Sunday, January 9, 2011

Ohio School Boards Association Award of Achievement.

The Ohio School Boards Association (OSBA) is an organization that represents the 3000+ school board members in the state. Districts join OSBA using taxpayer funds. For large districts, the charge is 70% of the District's Cost Per Pupil, so in Worthington, that works out to $9261/year for 2011. For your $9261, OSBA provides a number of "free" services, some of which are significant such as providing lobbying support for districts and legal advice on school board related matters to board members.

OSBA also has many opportunities for "training". These are fee-based classes that school board members can take to become better, more informed school board members. I've attended a number of OSBA sessions, notably the OSBA Capital Conference, and have found them to be helpful in understanding various aspects of school board governance.

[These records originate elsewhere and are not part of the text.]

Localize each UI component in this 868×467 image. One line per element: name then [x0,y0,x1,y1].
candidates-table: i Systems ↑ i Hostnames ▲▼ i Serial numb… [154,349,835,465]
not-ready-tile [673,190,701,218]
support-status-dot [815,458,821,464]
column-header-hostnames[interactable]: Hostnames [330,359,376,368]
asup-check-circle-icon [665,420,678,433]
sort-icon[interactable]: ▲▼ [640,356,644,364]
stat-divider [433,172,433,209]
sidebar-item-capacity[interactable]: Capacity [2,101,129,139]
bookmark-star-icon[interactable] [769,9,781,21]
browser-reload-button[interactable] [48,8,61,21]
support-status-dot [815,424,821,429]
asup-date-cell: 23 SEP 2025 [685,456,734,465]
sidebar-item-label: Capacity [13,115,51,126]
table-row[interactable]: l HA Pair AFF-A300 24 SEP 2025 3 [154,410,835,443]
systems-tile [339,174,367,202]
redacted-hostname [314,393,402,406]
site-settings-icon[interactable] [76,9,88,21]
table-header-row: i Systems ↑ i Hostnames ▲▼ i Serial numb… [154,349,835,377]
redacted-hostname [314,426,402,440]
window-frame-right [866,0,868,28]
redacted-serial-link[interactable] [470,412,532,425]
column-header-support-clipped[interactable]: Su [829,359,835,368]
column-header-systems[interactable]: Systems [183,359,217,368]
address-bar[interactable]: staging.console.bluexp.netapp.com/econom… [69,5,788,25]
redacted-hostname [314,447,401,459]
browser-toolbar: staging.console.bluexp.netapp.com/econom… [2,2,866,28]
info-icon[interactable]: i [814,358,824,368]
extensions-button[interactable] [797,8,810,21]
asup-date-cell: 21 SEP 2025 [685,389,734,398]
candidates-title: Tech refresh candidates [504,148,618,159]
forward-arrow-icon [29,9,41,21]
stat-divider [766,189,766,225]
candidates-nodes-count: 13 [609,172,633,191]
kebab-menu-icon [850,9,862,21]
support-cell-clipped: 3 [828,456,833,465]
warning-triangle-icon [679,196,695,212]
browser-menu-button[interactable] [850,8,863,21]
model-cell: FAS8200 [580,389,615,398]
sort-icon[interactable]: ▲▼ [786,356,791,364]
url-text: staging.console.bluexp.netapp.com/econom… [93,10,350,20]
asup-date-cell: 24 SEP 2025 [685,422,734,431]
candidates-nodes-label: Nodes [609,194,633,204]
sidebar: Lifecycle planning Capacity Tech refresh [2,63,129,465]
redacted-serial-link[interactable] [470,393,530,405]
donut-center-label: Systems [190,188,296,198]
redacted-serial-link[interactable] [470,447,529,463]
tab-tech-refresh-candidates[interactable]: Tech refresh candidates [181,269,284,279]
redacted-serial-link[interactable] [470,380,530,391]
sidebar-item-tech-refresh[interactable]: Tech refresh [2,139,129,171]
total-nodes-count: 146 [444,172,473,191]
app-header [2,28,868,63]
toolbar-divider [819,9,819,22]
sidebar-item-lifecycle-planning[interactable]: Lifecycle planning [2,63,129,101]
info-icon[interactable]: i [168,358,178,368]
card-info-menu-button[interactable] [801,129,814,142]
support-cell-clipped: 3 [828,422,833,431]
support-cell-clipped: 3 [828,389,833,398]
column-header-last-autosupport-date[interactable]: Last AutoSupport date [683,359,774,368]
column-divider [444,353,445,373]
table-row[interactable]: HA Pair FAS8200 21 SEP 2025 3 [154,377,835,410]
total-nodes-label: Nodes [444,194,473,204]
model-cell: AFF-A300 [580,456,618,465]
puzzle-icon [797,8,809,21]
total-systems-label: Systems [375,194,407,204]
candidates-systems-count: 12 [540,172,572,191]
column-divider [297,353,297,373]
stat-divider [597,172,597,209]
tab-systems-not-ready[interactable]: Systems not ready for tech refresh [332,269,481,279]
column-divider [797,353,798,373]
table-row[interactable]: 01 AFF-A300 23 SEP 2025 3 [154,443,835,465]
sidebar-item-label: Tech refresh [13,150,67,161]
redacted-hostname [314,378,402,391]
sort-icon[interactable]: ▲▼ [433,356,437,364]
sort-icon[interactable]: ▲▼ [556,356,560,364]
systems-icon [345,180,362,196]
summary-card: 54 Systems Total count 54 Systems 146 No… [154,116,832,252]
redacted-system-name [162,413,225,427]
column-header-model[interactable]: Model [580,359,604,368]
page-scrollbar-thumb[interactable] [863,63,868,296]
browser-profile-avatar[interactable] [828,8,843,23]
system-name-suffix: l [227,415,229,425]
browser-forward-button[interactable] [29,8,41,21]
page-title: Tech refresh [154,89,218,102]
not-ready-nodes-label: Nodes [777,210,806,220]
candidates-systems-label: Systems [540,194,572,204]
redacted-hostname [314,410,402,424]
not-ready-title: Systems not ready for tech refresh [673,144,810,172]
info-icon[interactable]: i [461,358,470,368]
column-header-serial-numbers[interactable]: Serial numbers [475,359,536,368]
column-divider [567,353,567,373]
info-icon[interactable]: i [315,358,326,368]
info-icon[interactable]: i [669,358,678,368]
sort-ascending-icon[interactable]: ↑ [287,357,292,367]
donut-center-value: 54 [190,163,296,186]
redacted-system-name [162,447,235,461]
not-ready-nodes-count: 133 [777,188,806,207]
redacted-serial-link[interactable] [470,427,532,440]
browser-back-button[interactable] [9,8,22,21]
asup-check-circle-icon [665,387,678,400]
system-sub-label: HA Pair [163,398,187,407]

The other day, I received this communication from OSBA in the mail and it inspired this blog post. The mailer describes the OSBA "Award of Achievement". How does one get the "Award of Achievement". Simple. Enroll is as many OSBA taxpayer funded classes as possible.

Now, I'm a big believer in board members learning everything they can about the business of education in the state in order to best represent their constituents, however, I am not a fan of spending taxpayer dollars to do so. Every dollar that board members spend on themselves is a dollar that is taken away from the teachers, students and programs that they are able to offer. This mailer seeks to use the ego-boosting "Award of Achievement" as a way to artificially get board members across the state to take classes and spend taxpayer money. In fact, it goes beyond that. It also introduces the "Master Board Member" as one who takes even more classes over an extended period of time.

Now, don't misunderstand my rant. I'm not saying that all OSBA classes are bad or a waste of money, I'm ranting against OSBA's self-serving "Award of Achievement" and "Master Board Member" status symbols as a way to drum up business. By all means, board members should take classes if they feel the need to get educated on a particular topic, but they should make sure they are doing so for the right reasons. If OSBA wants to recognize board members for excellence, it should pick criteria that does not make profits for OSBA. Otherwise, it would be like Kroger issuing an award of achievement for buying a certain amount of groceries over the course of year which is to say.. meaningless.